╔══
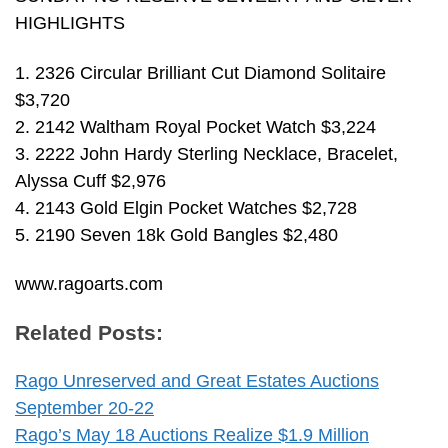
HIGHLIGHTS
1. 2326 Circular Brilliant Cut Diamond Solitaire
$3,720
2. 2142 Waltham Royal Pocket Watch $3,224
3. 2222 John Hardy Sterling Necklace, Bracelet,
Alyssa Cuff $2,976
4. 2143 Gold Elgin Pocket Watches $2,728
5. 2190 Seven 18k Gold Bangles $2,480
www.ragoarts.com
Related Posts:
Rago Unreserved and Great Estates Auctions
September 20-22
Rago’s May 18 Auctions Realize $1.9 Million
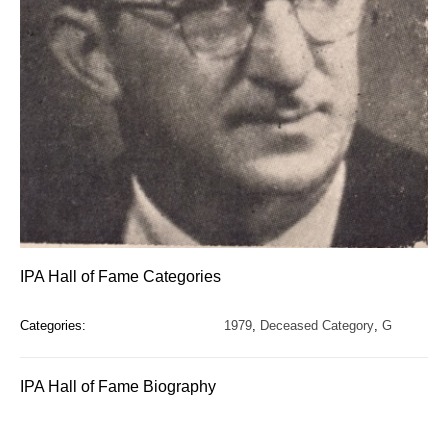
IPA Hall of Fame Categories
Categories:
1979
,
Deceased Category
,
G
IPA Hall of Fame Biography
╚══
╔══
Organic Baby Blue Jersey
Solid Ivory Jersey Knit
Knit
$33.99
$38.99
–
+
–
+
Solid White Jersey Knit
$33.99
╚══
◆ EXERCISE INSTRUCTIONS: What lines in the data include the string "Knit"? Copy each one.

◆ TASK ANSWER:
Solid Ivory Jersey Knit
Knit
Solid White Jersey Knit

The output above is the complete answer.